1. Yes, I made that up, but Dunning-Kruger tells me I’m probably right.  Or maybe I am just overconfident in my knowledge of human behavior…

2. Red team is sexy, and exposing sysadmins to those tactics may cause a precipitous drop in the number of sysadmins and a sudden glut of penetration testers. Caveat Emptor.

Hardware Messes As An Opportunity

I’ve been in IT for a long time.  I’ve designed and build datacenters and I’ve created network operations teams.  Not so long ago, the thought of moving my organization’s sensitive data and servers to some 3rd party was a laughable joke to me.  But times have changed, and I hope that I’ve changed some, too.

In the past year, we have seen a spate of significant hardware vulnerabilities, from embedded debug ports, to Meltdown/Spectre, to vulnerable lights out management interfaces, and now the news about TLBleed.  I suspect that each new hardware vulnerability identified creates incentive for other smart people to start looking form more.  And it appears that there is no near term end of hardware bugs to find.
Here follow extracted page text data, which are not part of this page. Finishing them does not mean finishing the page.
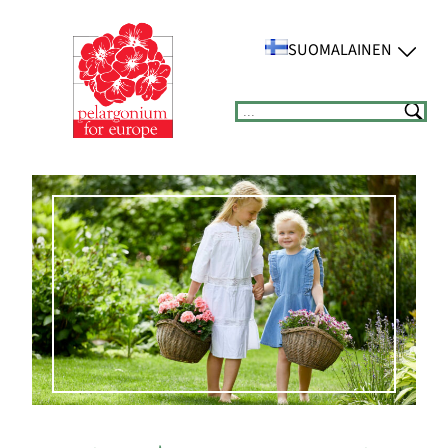
Siirry
sisältöön
SUOMALAINEN
Suchen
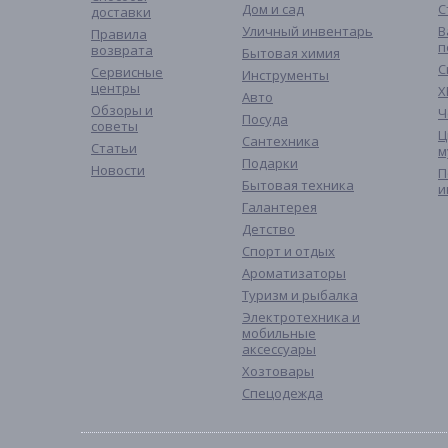
Дом и сад
С
доставки
Уличный инвентарь
В
Правила
п
возврата
Бытовая химия
С
Сервисные
Инструменты
центры
Х
Авто
Обзоры и
Ч
Посуда
советы
Ц
Сантехника
Статьи
м
Подарки
Новости
П
Бытовая техника
и
Галантерея
Детство
Спорт и отдых
Ароматизаторы
Туризм и рыбалка
Электротехника и
мобильные
аксессуары
Хозтовары
Спецодежда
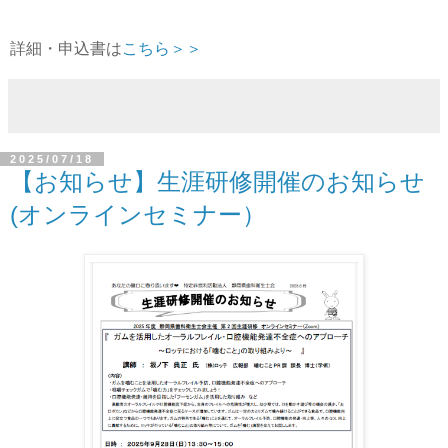
詳細・申込書は
こちら＞＞
2025/07/18
【お知らせ】生涯研修開催のお知らせ
(オンラインセミナー）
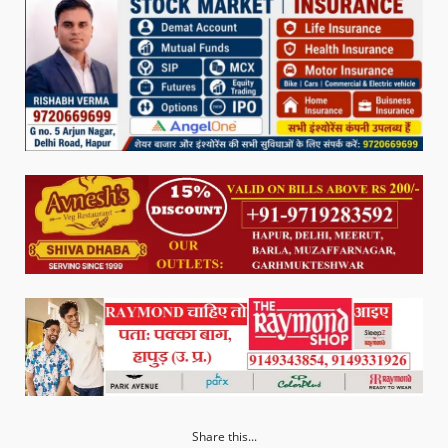
Share this...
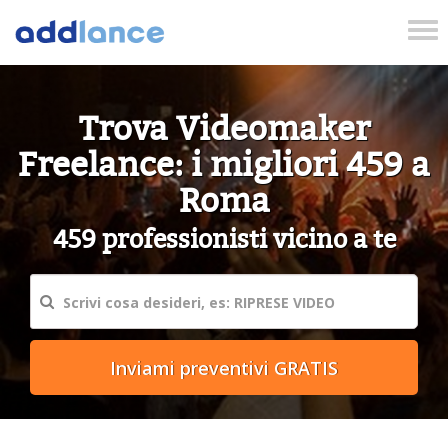
Tog
nav
Trova Videomaker
Freelance: i migliori 459 a
Roma
459 professionisti vicino a te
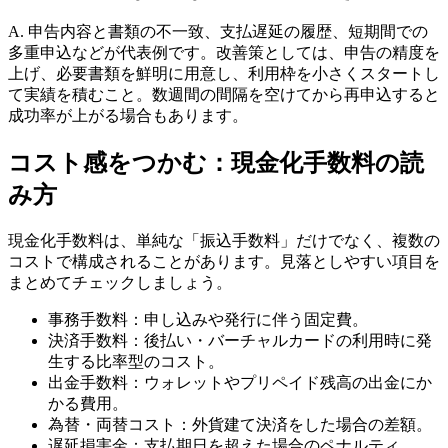
A. 申告内容と書類の不一致、支払遅延の履歴、短期間での
多重申込などが代表例です。改善策としては、申告の精度を
上げ、必要書類を鮮明に用意し、利用枠を小さくスタートし
て実績を積むこと。数週間の間隔を空けてから再申込すると
成功率が上がる場合もあります。
コスト感をつかむ：現金化手数料の読
み方
現金化手数料は、単純な「振込手数料」だけでなく、複数の
コストで構成されることがあります。見落としやすい項目を
まとめてチェックしましょう。
事務手数料：申し込みや発行に伴う固定費。
決済手数料：後払い・バーチャルカードの利用時に発
生する比率型のコスト。
出金手数料：ウォレットやプリペイド残高の出金にか
かる費用。
為替・両替コスト：外貨建て決済をした場合の差額。
遅延損害金：支払期日を超えた場合のペナルティ。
In the aftermath of Meltdown/Spectre, I wrote a bit about the benefits of cloud, specifically that most cloud providers had already implemented mitigations by the time news of the vulnerabilities became public.  There seems to be many benefits of moving infrastructure to cloud, but TLBleed seems like another example of those benefits because we can transfer the capital costs of procuring replacement servers to our providers, if necessary.  (note: I am not convinced TLBleed is an issue that rises to that level of importance) We do, however, need to ensure that the provider has taken the appropriate steps to address the problems.